WORK TASK → Needed from the entries below: every line that holds the word "settings".

---- ENTRIES SHOWN

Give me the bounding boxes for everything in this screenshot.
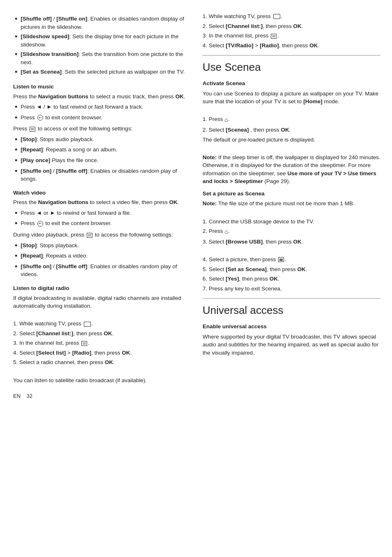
- use-scenea-heading: Use Scenea: [203, 60, 380, 75]
- set-step4: 4. Select a picture, then press .: [203, 255, 380, 264]
- back-icon: ↩: [37, 115, 43, 121]
- set-step6: 6. Select [Yes], then press OK.: [203, 275, 380, 283]
- step5-left: 5. Select a radio channel, then press OK…: [13, 358, 191, 367]
- listen-digital-radio-intro: If digital broadcasting is available, di…: [13, 294, 191, 310]
- list-item: [Slideshow speed]: Sets the display time…: [13, 32, 191, 49]
- step4-left: 4. Select [Select list] > [Radio], then …: [13, 349, 191, 357]
- activate-step1: 1. Press ⌂.: [203, 115, 380, 124]
- list-item: [Repeat]: Repeats a song or an album.: [13, 146, 191, 155]
- list-item: [Slideshow transition]: Sets the transit…: [13, 50, 191, 66]
- activate-scenea-title: Activate Scenea: [203, 79, 380, 88]
- watch-video-title: Watch video: [13, 189, 191, 197]
- step1-left: 1. While watching TV, press .: [13, 320, 191, 328]
- watch-video-intro: Press the Navigation buttons to select a…: [13, 198, 191, 207]
- step3-left: 3. In the channel list, press .: [13, 339, 191, 347]
- activate-scenea-intro: You can use Scenea to display a picture …: [203, 90, 380, 106]
- set-step3: 3. Select [Browse USB], then press OK.: [203, 238, 380, 246]
- list-item: Press ◄ or ► to rewind or fast forward a…: [13, 209, 191, 218]
- options-icon: [271, 34, 277, 39]
- tv-icon: [84, 322, 91, 327]
- options-icon: [87, 233, 92, 238]
- listen-music-bullets: Press ◄ / ► to fast rewind or fast forwa…: [13, 103, 191, 122]
- tv-icon: [273, 14, 280, 19]
- set-step2: 2. Press ⌂.: [203, 227, 380, 236]
- lang-label: EN: [13, 393, 21, 399]
- step2-left: 2. Select [Channel list:], then press OK…: [13, 330, 191, 338]
- home-icon-2: ⌂: [224, 228, 228, 235]
- list-item: Press ◄ / ► to fast rewind or fast forwa…: [13, 103, 191, 112]
- enable-universal-text: Where supported by your digital TV broad…: [203, 333, 380, 357]
- home-icon: ⌂: [224, 116, 228, 123]
- enable-universal-title: Enable universal access: [203, 323, 380, 331]
- options-icon: [30, 127, 35, 132]
- set-step5: 5. Select [Set as Scenea], then press OK…: [203, 265, 380, 274]
- step2-right: 2. Select [Channel list:], then press OK…: [203, 22, 380, 30]
- left-column: [Shuffle off] / [Shuffle on]: Enables or…: [13, 12, 191, 400]
- page-footer: EN 32: [13, 392, 191, 400]
- page: [Shuffle off] / [Shuffle on]: Enables or…: [0, 0, 392, 413]
- set-step7: 7. Press any key to exit Scenea.: [203, 285, 380, 293]
- list-item: Press ↩ to exit content browser.: [13, 114, 191, 123]
- right-column: 1. While watching TV, press . 2. Select …: [203, 12, 380, 400]
- top-bullet-list: [Shuffle off] / [Shuffle on]: Enables or…: [13, 15, 191, 77]
- set-step1: 1. Connect the USB storage device to the…: [203, 218, 380, 226]
- step4-right: 4. Select [TV/Radio] > [Radio], then pre…: [203, 42, 380, 50]
- step3-right: 3. In the channel list, press .: [203, 32, 380, 40]
- list-item: Press ↩ to exit the content browser.: [13, 219, 191, 228]
- universal-access-heading: Universal access: [203, 303, 380, 318]
- options-icon: [278, 257, 284, 262]
- watch-video-settings: [Stop]: Stops playback. [Repeat]: Repeat…: [13, 241, 191, 278]
- scenea-note: Note: If the sleep timer is off, the wal…: [203, 153, 380, 186]
- activate-note: The default or pre-loaded picture is dis…: [203, 136, 380, 144]
- listen-music-settings-intro: Press to access or exit the following se…: [13, 125, 191, 133]
- set-picture-title: Set a picture as Scenea: [203, 190, 380, 198]
- list-item: [Shuffle off] / [Shuffle on]: Enables or…: [13, 15, 191, 31]
- divider-universal: [203, 298, 380, 299]
- watch-video-bullets: Press ◄ or ► to rewind or fast forward a…: [13, 209, 191, 228]
- set-picture-note: Note: The file size of the picture must …: [203, 200, 380, 208]
- activate-step2: 2. Select [Scenea] , then press OK.: [203, 126, 380, 134]
- divider-scenea: [203, 55, 380, 56]
- listen-digital-radio-title: Listen to digital radio: [13, 284, 191, 292]
- listen-music-intro: Press the Navigation buttons to select a…: [13, 93, 191, 101]
- listen-music-settings: [Stop]: Stops audio playback. [Repeat]: …: [13, 135, 191, 183]
- options-icon: [81, 341, 87, 346]
- back-icon: ↩: [37, 221, 43, 227]
- list-item: [Play once] Plays the file once.: [13, 156, 191, 165]
- list-item: [Shuffle on] / [Shuffle off]: Enables or…: [13, 262, 191, 278]
- satellite-note: You can listen to satellite radio broadc…: [13, 376, 191, 385]
- list-item: [Shuffle on] / [Shuffle off]: Enables or…: [13, 167, 191, 183]
- list-item: [Repeat]: Repeats a video.: [13, 252, 191, 261]
- list-item: [Stop]: Stops playback.: [13, 241, 191, 251]
- list-item: [Set as Scenea]: Sets the selected pictu…: [13, 68, 191, 77]
- page-number: 32: [27, 393, 32, 399]
- watch-video-settings-intro: During video playback, press to access t…: [13, 231, 191, 239]
- listen-music-title: Listen to music: [13, 83, 191, 91]
- step1-right: 1. While watching TV, press .: [203, 12, 380, 21]
- list-item: [Stop]: Stops audio playback.: [13, 135, 191, 144]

--------

SOLVED EXERCISE →
- watch-video-settings: [Stop]: Stops playback. [Repeat]: Repeat…: [13, 241, 191, 278]
- listen-music-settings-intro: Press to access or exit the following se…: [13, 125, 191, 133]
- listen-music-settings: [Stop]: Stops audio playback. [Repeat]: …: [13, 135, 191, 183]
- watch-video-settings-intro: During video playback, press to access t…: [13, 231, 191, 239]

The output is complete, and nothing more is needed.